The controversy also led to public sniping between members of the government. Communication Minister and government spokesman Ammar Belhimer denounced the media coverage to which the former prime minister was subjected at the funeral. "This does not honour the journalistic profession nor the people that we are supposed to serve. Our people are known for their deeply-anchored values of compassion and tolerance," he said.
"Besides consecrating the unworthy recourse to humiliation, the image of a former head of government in shackles, deeply affected and stricken by the death of his brother is a degrading spectacle that is morally reprehensible," he added.
Feeling indirectly accused by Belhimer's words, the ministry of justice issued a statement denying its responsibility for any actions "outside prison walls.”
But opposition Algerian newspaper Algerie Patriotique alleged the whole scenario of Ouyahia's humiliating appearance was the brainchild of Justice Minister Belkacem Zeghmati, whom it described as a holdover from "the Gaied Salah clan,” in reference to the former army chief of staff and the country's former de facto ruler who died last December.
Accusing Zeghmati of interference with the work of judges, Algerie Patriotique, which is suspected of links to members of the old regime, predicted "difficult days ahead" for the minister of justice as the judiciary awaits its moment to settle scores with him, too. "Belgacem Zeghmati,” it said, "is likely to be subjected to the same treatment than Ouyahia, if not worse."

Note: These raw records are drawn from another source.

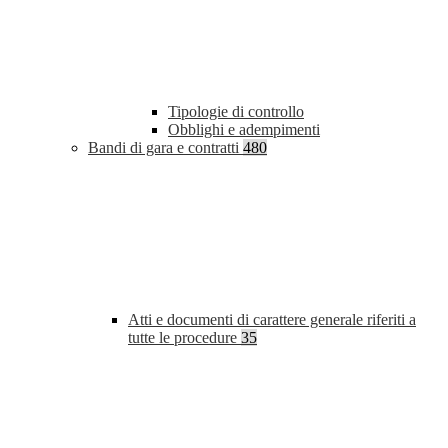
Tipologie di controllo
Obblighi e adempimenti
Bandi di gara e contratti
480
Atti e documenti di carattere generale riferiti a
tutte le procedure
35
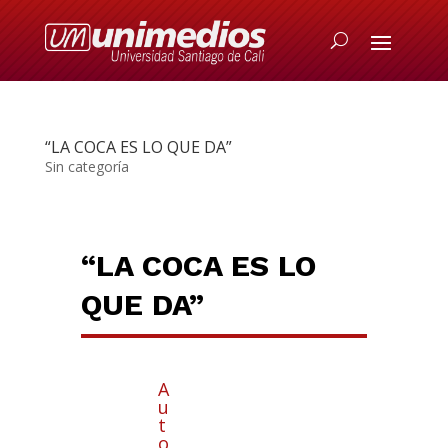
“LA COCA ES LO QUE DA”
Sin categoría
“LA COCA ES LO
QUE DA”
A
u
t
o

Algerian analysts saw in the Zeghmati-Belhimer clash a reflection of the "lack of cohesion" within the Tebboune regime as conflicting forces inside the political-military establishment continue to jockey for power. To end or at least curtail the public skirmishes between cabinet members, the Algerian president is said to be contemplating a new government reshuffle after having just introduced one earlier this month.
The regime, which continues its crackdown on Hirak activists and social media activists, faces accusations of "instrumentalisation" of the judicial system to tighten its grip on power. It is hopeful that COVID-19 and political pressures will eventually lead the protest movement to run out of steam.
In the meanwhile, the same judicial system continues to hold trials of key members of the old regime. Some of the defendants and their lawyers see the trials as politically-motivated and are accusing the media of collusion with the judicial system.
During a recent court session, businessman Ali Haddad protested the media indictment of the defendants, which he says only "served to lay the ground for penal sanctions."
Since the days of strongman Gaied Salah, members of Bouteflika's entourage have been referred to as "the gang.”
Arabic language newspaper Al Wassat called them the "financial cartel of the Bouteflika regime.”
Demonised by the political establishment and loathed by a large segment of the public, former officials seem destined to play the role of sacrificial lambs for a while.
The rules of engagement are unlikely to change any time soon as the regime tries before anything else to reckon with a weakened street movement that could again run out of control at any point.